How do people not know that the $ goes on the left side of the number? People may become incapable of knowing anything. They'll start to forget their own names. I'm not exaggerating. I really believe this is a possibility for humans at some point, or whatever they are, because the label won't really work. I often think it doesn't work now. To me, one's humanity is at least in part earned. It's not just conferred because one traveled down a birth canal once.


The least interesting people--and I know many are essentially tied for that grouping of spots--tend to be the most narcissistic, which is ironic when you think about it, because what could they possibly find compelling about themselves?


All MFA fiction is narcissistic. None of its writers ever think about readers, or a single reader, even. It's not for readers. It's not for anyone. Is it for the person who wrote it? No. It's not honest enough for it to be therapeutic for them, though they are just writing about themselves, because none of them can invent anything. "Oh, look, another story about the members of a creative writing group in Brooklyn. Gee, I wonder if that is you. What an unsolvable mystery."


People detest experts, or when they don't detest them, they fear them. The more viable the expert is--I mean in terms of actual knowledge, not titles--then the less there is for people to be able to say. For example, let's say you had this outstanding expert on rockets, and they were talking about space travel. What could you add? Are you going to gainsay anything? No. You can't. They covered it and covered it correctly with a knowledge beyond anything you have, and you know it. Are you going to add that they're correct? Same idea. Totally not your place and you risk coming across as a fool.


But take some idiot who says, "Yeah, you know, the thing about rockets, you know, that they get wrong, you know, is they try to go around things, you know, and that's why it takes so long, you know, to get, you know, to another planet. We need, you know, rockets that can go through stars, you know, and shit, and moons, you know, and then we could, you know, explore like other planets."


Well. Then everyone gets a voice to add on or argue against or just say whatever stupid shit they please. Which is what people want. They want what a gym calls a "No judgment zone" so that they can just be as dumb as they please without risk of exposure or embarrassment.
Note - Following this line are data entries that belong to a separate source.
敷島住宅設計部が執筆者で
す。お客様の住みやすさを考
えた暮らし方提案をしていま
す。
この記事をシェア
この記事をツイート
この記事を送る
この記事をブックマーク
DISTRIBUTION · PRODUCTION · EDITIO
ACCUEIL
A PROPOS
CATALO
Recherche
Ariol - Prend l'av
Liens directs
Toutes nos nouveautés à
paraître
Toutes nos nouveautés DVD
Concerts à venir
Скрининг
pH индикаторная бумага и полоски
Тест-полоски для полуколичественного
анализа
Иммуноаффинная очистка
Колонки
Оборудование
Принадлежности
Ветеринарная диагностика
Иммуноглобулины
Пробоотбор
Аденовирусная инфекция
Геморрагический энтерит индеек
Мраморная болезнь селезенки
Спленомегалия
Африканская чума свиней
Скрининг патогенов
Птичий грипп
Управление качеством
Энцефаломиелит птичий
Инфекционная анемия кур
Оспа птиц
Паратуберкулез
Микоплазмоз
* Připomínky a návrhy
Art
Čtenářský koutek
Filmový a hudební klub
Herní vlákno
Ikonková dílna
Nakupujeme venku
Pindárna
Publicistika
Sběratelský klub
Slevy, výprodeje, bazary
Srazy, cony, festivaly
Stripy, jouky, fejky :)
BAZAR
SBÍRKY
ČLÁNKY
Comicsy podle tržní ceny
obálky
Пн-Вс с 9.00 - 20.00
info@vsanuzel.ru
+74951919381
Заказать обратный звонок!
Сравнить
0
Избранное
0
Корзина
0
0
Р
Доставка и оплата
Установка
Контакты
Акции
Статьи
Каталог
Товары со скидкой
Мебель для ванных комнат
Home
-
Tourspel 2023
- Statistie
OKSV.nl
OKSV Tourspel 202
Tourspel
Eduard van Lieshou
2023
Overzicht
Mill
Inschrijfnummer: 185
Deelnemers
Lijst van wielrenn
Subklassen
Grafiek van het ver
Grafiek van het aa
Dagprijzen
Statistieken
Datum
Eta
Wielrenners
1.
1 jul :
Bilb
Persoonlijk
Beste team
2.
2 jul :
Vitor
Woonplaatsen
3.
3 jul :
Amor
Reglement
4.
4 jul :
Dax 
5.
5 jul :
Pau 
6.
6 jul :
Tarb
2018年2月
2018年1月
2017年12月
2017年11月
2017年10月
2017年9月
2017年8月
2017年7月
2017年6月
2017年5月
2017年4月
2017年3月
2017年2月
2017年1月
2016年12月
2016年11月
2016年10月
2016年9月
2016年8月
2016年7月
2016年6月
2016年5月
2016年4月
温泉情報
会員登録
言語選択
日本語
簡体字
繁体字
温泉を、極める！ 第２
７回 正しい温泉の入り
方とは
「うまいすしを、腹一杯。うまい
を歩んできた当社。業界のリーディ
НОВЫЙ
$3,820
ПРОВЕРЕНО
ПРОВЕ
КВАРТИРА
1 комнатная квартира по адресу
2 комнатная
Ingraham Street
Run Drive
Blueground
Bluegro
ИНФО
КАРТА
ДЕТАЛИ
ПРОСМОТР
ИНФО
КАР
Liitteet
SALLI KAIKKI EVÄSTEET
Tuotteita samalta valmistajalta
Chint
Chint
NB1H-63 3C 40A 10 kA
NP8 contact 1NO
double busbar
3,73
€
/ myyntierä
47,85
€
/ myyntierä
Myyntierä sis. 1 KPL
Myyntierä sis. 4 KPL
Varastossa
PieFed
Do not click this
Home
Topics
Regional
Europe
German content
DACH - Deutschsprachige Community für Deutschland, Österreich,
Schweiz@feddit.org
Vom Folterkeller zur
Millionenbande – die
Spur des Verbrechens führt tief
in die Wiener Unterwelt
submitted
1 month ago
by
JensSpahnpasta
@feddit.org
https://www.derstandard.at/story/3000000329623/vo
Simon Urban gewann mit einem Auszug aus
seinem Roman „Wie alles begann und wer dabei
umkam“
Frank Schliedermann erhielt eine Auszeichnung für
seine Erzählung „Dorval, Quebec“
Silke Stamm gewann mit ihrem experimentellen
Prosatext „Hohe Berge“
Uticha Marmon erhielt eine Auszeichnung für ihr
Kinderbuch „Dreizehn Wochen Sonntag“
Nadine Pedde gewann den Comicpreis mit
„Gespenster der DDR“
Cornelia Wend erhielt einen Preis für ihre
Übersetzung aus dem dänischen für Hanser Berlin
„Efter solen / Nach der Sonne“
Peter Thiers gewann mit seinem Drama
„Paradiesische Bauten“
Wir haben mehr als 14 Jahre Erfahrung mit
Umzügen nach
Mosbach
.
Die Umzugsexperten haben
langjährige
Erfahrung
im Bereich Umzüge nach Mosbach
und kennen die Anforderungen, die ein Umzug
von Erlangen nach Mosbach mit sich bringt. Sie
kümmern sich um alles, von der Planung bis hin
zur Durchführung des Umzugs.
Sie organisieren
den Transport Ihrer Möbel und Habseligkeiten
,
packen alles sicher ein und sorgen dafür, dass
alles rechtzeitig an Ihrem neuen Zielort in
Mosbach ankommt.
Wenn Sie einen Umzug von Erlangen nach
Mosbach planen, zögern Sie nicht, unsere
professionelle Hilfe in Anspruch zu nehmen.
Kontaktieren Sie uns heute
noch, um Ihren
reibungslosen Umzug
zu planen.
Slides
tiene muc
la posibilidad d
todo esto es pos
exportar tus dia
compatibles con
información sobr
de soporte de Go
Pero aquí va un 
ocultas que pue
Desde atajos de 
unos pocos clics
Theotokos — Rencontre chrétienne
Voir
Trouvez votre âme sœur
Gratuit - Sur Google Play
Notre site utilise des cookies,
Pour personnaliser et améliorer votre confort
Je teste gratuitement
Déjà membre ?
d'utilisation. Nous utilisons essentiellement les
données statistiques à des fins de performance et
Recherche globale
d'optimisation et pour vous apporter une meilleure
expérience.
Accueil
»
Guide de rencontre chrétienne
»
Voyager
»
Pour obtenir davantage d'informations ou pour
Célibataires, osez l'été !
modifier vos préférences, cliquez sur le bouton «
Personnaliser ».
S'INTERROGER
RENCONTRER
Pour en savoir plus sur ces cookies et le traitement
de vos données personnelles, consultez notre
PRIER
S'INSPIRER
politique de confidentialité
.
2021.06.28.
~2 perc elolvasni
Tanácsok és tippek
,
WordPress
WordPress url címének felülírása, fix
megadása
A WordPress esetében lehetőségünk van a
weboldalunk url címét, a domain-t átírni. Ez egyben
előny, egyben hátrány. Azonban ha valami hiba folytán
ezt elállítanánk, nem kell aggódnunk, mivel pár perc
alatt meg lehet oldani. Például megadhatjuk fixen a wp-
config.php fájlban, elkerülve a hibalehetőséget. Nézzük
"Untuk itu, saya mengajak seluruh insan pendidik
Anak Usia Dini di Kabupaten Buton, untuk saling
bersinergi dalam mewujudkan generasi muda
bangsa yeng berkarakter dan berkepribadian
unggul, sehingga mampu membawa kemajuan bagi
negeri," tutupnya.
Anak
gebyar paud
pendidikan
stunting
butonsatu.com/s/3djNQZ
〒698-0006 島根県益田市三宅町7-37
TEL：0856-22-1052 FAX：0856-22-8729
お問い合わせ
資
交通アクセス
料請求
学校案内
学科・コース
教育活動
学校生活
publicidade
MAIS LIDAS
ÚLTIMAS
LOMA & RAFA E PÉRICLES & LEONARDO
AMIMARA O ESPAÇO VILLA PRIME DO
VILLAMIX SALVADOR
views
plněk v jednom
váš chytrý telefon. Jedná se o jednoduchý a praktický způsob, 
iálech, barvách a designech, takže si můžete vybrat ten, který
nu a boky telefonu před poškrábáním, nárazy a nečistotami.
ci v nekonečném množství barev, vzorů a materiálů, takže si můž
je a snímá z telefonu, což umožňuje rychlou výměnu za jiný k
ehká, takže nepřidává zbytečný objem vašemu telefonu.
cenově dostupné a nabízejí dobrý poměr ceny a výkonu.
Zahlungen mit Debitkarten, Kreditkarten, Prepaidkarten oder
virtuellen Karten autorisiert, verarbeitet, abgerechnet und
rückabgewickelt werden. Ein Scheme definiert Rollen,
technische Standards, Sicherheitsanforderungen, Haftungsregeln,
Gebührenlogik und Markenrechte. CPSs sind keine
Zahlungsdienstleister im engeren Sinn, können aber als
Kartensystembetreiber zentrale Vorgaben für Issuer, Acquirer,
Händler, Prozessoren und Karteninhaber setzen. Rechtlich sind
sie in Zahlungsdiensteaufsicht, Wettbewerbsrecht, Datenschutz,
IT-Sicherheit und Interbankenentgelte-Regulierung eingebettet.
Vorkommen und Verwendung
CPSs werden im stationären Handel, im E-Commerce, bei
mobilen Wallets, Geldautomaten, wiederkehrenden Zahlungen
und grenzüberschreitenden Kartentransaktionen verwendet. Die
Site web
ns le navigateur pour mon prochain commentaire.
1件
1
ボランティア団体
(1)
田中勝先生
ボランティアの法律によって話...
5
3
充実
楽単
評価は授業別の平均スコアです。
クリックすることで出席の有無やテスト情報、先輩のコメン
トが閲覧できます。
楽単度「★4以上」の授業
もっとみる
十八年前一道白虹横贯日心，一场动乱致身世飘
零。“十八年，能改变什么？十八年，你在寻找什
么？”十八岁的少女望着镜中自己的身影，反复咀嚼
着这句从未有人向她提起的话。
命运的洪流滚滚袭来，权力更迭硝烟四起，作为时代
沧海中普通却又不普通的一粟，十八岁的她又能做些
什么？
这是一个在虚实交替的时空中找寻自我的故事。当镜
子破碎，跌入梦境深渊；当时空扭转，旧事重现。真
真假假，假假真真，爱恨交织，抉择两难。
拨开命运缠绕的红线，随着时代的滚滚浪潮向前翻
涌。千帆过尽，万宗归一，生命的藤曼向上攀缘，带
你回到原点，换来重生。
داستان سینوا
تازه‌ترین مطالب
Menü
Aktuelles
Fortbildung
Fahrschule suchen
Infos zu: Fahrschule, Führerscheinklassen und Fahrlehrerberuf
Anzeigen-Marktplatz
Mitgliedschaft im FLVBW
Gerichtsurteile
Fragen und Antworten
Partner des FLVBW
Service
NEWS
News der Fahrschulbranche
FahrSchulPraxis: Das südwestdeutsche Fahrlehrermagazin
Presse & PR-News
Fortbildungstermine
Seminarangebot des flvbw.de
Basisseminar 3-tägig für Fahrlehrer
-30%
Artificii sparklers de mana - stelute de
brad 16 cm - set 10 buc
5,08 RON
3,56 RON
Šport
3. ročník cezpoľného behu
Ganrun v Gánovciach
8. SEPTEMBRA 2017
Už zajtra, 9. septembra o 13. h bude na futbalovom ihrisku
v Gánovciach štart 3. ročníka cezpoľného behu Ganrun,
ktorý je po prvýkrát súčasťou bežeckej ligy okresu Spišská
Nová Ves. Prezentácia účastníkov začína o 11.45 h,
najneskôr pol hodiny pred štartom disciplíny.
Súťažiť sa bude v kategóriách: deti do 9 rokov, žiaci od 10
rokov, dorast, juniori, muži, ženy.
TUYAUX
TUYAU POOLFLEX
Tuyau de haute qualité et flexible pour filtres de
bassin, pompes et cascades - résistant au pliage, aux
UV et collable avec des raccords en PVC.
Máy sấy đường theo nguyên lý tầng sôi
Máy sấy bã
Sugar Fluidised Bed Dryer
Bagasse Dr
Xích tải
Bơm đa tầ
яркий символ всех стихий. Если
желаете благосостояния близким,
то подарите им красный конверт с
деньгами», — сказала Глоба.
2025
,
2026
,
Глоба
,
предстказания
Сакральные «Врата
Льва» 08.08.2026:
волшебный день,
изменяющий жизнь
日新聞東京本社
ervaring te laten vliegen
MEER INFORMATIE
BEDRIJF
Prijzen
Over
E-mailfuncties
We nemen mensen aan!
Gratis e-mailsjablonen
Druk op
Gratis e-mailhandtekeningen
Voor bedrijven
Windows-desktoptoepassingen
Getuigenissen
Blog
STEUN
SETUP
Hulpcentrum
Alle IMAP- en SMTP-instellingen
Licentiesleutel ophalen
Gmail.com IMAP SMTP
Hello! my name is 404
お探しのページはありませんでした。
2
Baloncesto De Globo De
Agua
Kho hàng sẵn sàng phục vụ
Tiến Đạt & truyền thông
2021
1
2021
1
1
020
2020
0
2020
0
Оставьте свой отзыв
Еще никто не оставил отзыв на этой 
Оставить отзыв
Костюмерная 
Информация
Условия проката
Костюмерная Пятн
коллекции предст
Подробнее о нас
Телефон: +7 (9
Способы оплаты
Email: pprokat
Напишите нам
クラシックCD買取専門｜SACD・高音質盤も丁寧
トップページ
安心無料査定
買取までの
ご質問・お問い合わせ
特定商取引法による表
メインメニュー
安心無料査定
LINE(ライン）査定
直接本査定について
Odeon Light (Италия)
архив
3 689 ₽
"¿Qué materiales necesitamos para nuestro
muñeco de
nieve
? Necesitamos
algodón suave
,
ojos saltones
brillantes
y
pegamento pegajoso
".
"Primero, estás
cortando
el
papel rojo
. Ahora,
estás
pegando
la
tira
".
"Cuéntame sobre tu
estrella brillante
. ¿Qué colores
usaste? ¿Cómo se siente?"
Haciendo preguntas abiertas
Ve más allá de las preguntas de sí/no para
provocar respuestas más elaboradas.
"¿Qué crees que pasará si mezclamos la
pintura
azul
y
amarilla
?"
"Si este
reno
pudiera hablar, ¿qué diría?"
Want to talk to me about the Beatles? No, right? That would suck. That's what people think. What are you going to say? How is that conversation going to work? (I mean, you could. I'd be nice. But people want to feel like they have something to contribute.) But if you're in a bar, and there's some moron running out his Beatles theory, then it's no problem to jump in. No risk. No reward either, of course. No point, save being able to think, "My voice is every bit as valid as your voice!" and a person getting to listen to the sound of their own voice, which people love, no matter what they're saying.


Popularity and platforming is now based entirely on the above concept. What kind of world do you think that is going to be? What kind of progress do you think humans--we'll use the term here--will be making in a society and culture like that? A lot? Or none? Or, less than none, in that they'll be going backwards?